### DATA EXTRACTS

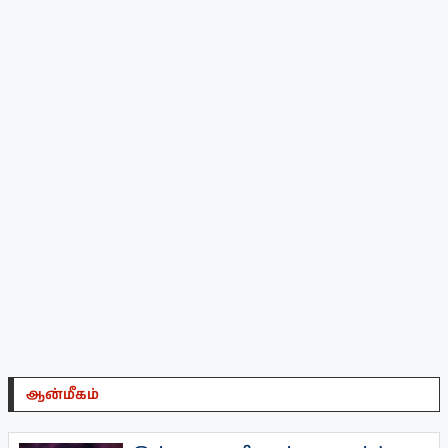
ஆன்மீகம்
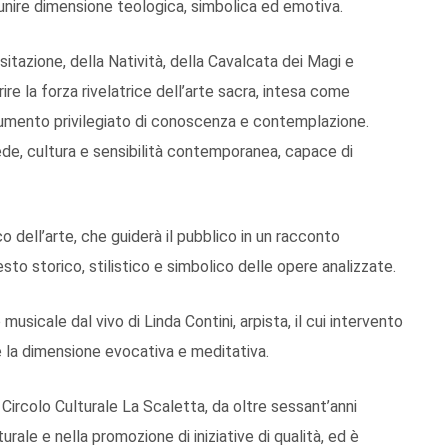
 unire dimensione teologica, simbolica ed emotiva.
sitazione, della Natività, della Cavalcata dei Magi e
rire la forza rivelatrice dell’arte sacra, intesa come
trumento privilegiato di conoscenza e contemplazione.
fede, cultura e sensibilità contemporanea, capace di
 dell’arte, che guiderà il pubblico in un racconto
sto storico, stilistico e simbolico delle opere analizzate.
sicale dal vivo di Linda Contini, arpista, il cui intervento
e la dimensione evocativa e meditativa.
l Circolo Culturale La Scaletta, da oltre sessant’anni
rale e nella promozione di iniziative di qualità, ed è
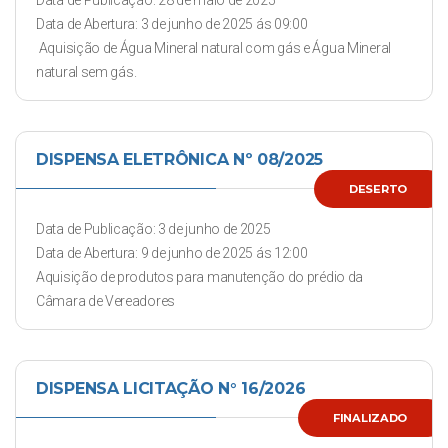
Data de Publicação: 28 de maio de 2025
Data de Abertura: 3 de junho de 2025 ás 09:00
Aquisição de Água Mineral natural com gás e Água Mineral
natural sem gás.
DISPENSA ELETRÔNICA Nº 08/2025
DESERTO
Data de Publicação: 3 de junho de 2025
Data de Abertura: 9 de junho de 2025 ás 12:00
Aquisição de produtos para manutenção do prédio da
Câmara de Vereadores
DISPENSA LICITAÇÃO N° 16/2026
FINALIZADO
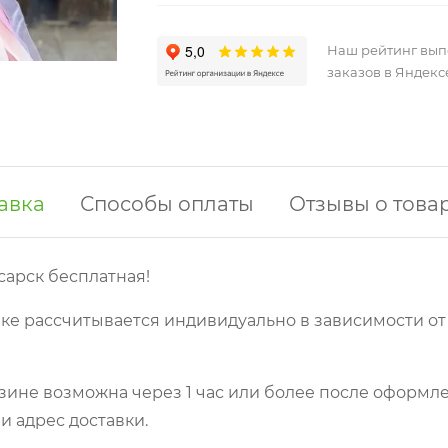
Наш рейтинг вы
заказов в Яндекс
авка
Способы оплаты
Отзывы о това
сарск бесплатная!
ке рассчитывается индивидуально в зависимости от
зине возможна через 1 час или более после оформле
и адрес доставки.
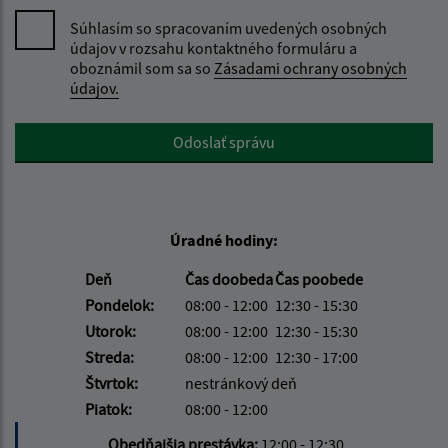
Súhlasím so spracovaním uvedených osobných
údajov v rozsahu kontaktného formuláru a
oboznámil som sa so
Zásadami ochrany osobných
údajov.
Google reCaptcha Response
Odoslať správu
Úradné hodiny:
Deň
Čas doobeda
Čas poobede
Pondelok:
08:00 - 12:00
12:30 - 15:30
Utorok:
08:00 - 12:00
12:30 - 15:30
Streda:
08:00 - 12:00
12:30 - 17:00
Štvrtok:
nestránkový deň
Piatok:
08:00 - 12:00
Obedňajšia prestávka:
12:00 - 12:30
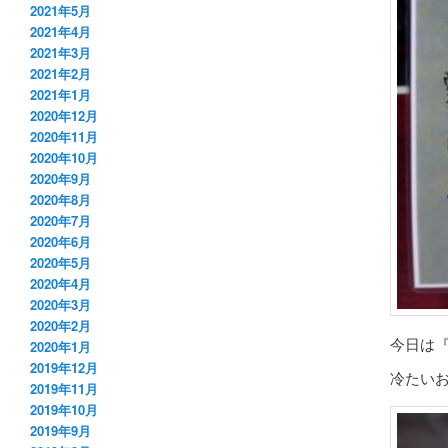
2021年5月
2021年4月
2021年3月
2021年2月
2021年1月
2020年12月
2020年11月
2020年10月
2020年9月
2020年8月
2020年7月
2020年6月
2020年5月
2020年4月
2020年3月
2020年2月
今日は『
2020年1月
2019年12月
冷たい
2019年11月
2019年10月
2019年9月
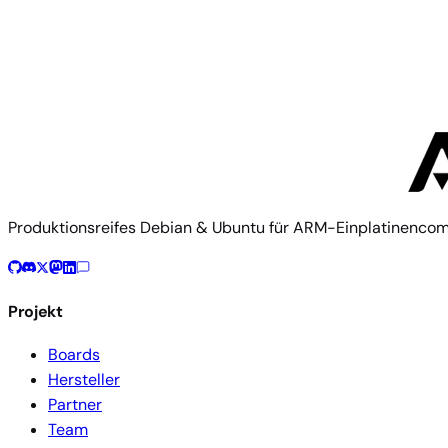
Hinlink
Hinlink HNAS
Produktionsreifes Debian & Ubuntu für ARM-Einplatinenco
Projekt
Boards
Hersteller
Partner
Team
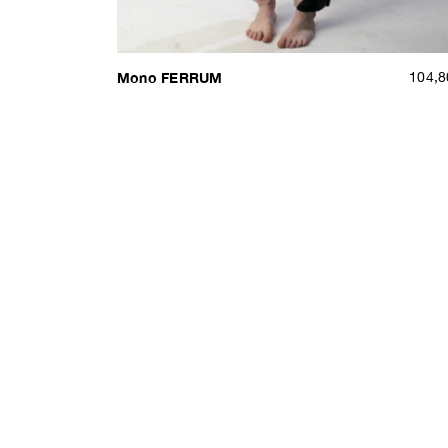
Mono FERRUM
104,8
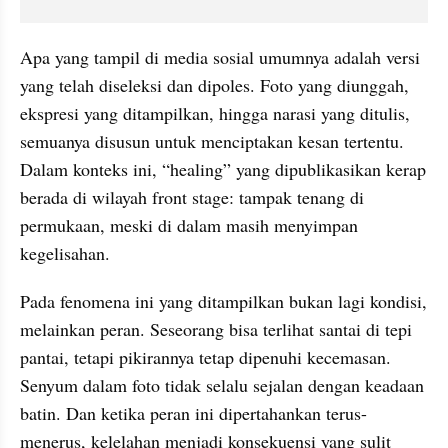
Apa yang tampil di media sosial umumnya adalah versi 
yang telah diseleksi dan dipoles. Foto yang diunggah, 
ekspresi yang ditampilkan, hingga narasi yang ditulis, 
semuanya disusun untuk menciptakan kesan tertentu. 
Dalam konteks ini, “healing” yang dipublikasikan kerap 
berada di wilayah front stage: tampak tenang di 
permukaan, meski di dalam masih menyimpan 
kegelisahan.
Pada fenomena ini yang ditampilkan bukan lagi kondisi, 
melainkan peran. Seseorang bisa terlihat santai di tepi 
pantai, tetapi pikirannya tetap dipenuhi kecemasan. 
Senyum dalam foto tidak selalu sejalan dengan keadaan 
batin. Dan ketika peran ini dipertahankan terus-
menerus, kelelahan menjadi konsekuensi yang sulit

### TASK TO COMPLETE
Return the stretch of data that begins with the line showing "заказов в Яндекс" and goes on through the line showing "Pada fenomena ini", exactly, with pictures removed.

### RESULT FOR THIS EXERCISE
заказов в Яндекс
авка
Способы оплаты
Отзывы о това
сарск бесплатная!
ке рассчитывается индивидуально в зависимости от
зине возможна через 1 час или более после оформле
и адрес доставки.
Súhlasím so spracovaním uvedených osobných
údajov v rozsahu kontaktného formuláru a
oboznámil som sa so
Zásadami ochrany osobných
údajov.
Google reCaptcha Response
Odoslať správu
Úradné hodiny:
Deň
Čas doobeda
Čas poobede
Pondelok:
08:00 - 12:00
12:30 - 15:30
Utorok:
08:00 - 12:00
12:30 - 15:30
Streda:
08:00 - 12:00
12:30 - 17:00
Štvrtok:
nestránkový deň
Piatok:
08:00 - 12:00
Obedňajšia prestávka:
12:00 - 12:30
2021年5月
2021年4月
2021年3月
2021年2月
2021年1月
2020年12月
2020年11月
2020年10月
2020年9月
2020年8月
2020年7月
2020年6月
2020年5月
2020年4月
2020年3月
2020年2月
今日は『
2020年1月
2019年12月
冷たい
2019年11月
2019年10月
2019年9月
Hinlink
Hinlink HNAS
Produktionsreifes Debian & Ubuntu für ARM-Einplatinenco
Projekt
Boards
Hersteller
Partner
Team
Mono FERRUM
104,8
Apa yang tampil di media sosial umumnya adalah versi 
yang telah diseleksi dan dipoles. Foto yang diunggah, 
ekspresi yang ditampilkan, hingga narasi yang ditulis, 
semuanya disusun untuk menciptakan kesan tertentu. 
Dalam konteks ini, “healing” yang dipublikasikan kerap 
berada di wilayah front stage: tampak tenang di 
permukaan, meski di dalam masih menyimpan 
kegelisahan.
Pada fenomena ini yang ditampilkan bukan lagi kondisi, 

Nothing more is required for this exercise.